I think Blue Beetle seems the most in trouble, based on its relatively low sales, it’s awful reviews, and the existence of a solid Blue Beetle backlist making new Jamie Reyes stories telling the same story more poorly redundant. Although there’s a pretty big grouping of some of the more random-looking “New 52” in the 31-40K unit range.
There’s a big question mark regarding cancellations in the future though, since DC promoted their line as a specific number of titles. Even if they decide to cancel a single series and replace it with another, keeping the number at 52, the cancelled one will be a brand New New 52 book, and thus upset the balance.
I’m really eager to see how DC will deal with cancellations, although we may be as far as a year or so away from anything being canceled, if even those in the 30K range can stop from shedding more than 10K more for a while…
This is pretty exciting news. I’m a big fan of Guillem March’s work, and I don’t think he’s gotten a terribly fair shake from U.S. super-comics readers, mostly because of the books he’s been assigned (The Paul Dini’s “Look at all these sexy ladies!” team-up book Gotham City Sirens, and the new Batman-fucking-Catwoman book).
I’m looking forward to seeing this, and I hope it helps dispel March’s reputation as the guy DC Comics hires to illustrate the fan-fiction-like sex fantasies of their writers.
These are awesome. I like the idea of it, and the illustrations and the various takes of the characters. Even though there are a surprising number of them that I don’t even know who they are.
Wow, Frank Miller really turned into a very old man all of a sudden this year, didn't he?
Miller’s rant is pretty weird in that it’s not really connected to or responding to anything in particular, it’s just a few paragraphs of random invective, of the kind you might find in a letter to the editor or, more likely, an anonymous message left on the website of a daily newspaper. Only all of the words are spelled right (I guess that's how you can tell Miller's a writer...?)
It’s bizarre Miller connects Wall Street and the fight against “a ruthless enemy” that he presumably means is Al-Qaeda and Islamic terrorism. Does the U.S. financial system prosecute what the Bush administration used to call The Global War on Terrorism? I thought that was more the Pentagon than Wall Street.
Is Frank Miller protesting the 2003 anti-war movement, conflating it with the Occupy movement…?
(By the way, Miller writes, “Maybe, between bouts of self-pity and all the other tasty tidbits of narcissism you’ve been served up in your sheltered, comfy little worlds, you’ve heard terms like al-Qaeda and Islamicism.” I never have heard the term “Islamicism,” and even now that I Google it, I see it’s a fairly controversial one).

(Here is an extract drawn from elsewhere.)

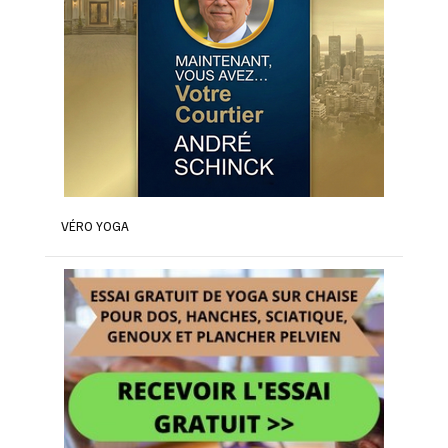
VÉRO YOGA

Didn't understand the Oakland bit of Miller’s post. He wrote:
The “Occupy” movement, whether displaying itself on Wall Street or in the streets of Oakland (which has, with unspeakable cowardice, embraced it) is anything but an exercise of our blessed First Amendment.Oakland police severely injured more than one Iraq veteran, one almost mortally so. Miller's all like everyone should join the army to fight the Islamicists instead of protesting the corrupt aspects of the U.S. financial system, but some them did join the army to fight Miller’s enemy (if you buy that the war in Iraq is part of the so-called “Global War On Terror,” as Miller probably does), and then they came back to stand by the folks Miller calls pond scum and louts.
I’m still looking forward to reading Frank Miller's #Occupy Empire City comic, though!